THE PROBLEM: What is needed is an exact copy of the lines from the one containing "choices can lead to lasting transformation in" through the final line of the material below.

GIVEN ENTRIES:
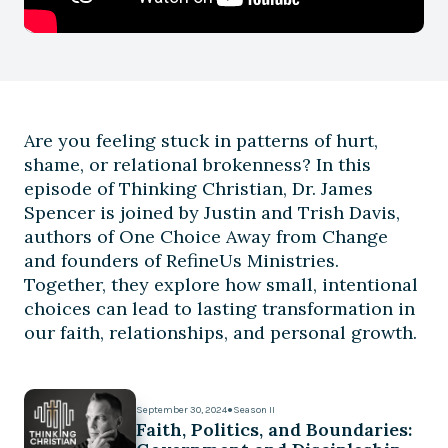
Are you feeling stuck in patterns of hurt,
shame, or relational brokenness? In this
episode of Thinking Christian, Dr. James
Spencer is joined by Justin and Trish Davis,
authors of One Choice Away from Change
and founders of RefineUs Ministries.
Together, they explore how small, intentional
choices can lead to lasting transformation in
our faith, relationships, and personal growth.
September 30, 2024
●
Season II
Faith, Politics, and Boundaries:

TASK ANSWER:
choices can lead to lasting transformation in
our faith, relationships, and personal growth.
September 30, 2024
●
Season II
Faith, Politics, and Boundaries:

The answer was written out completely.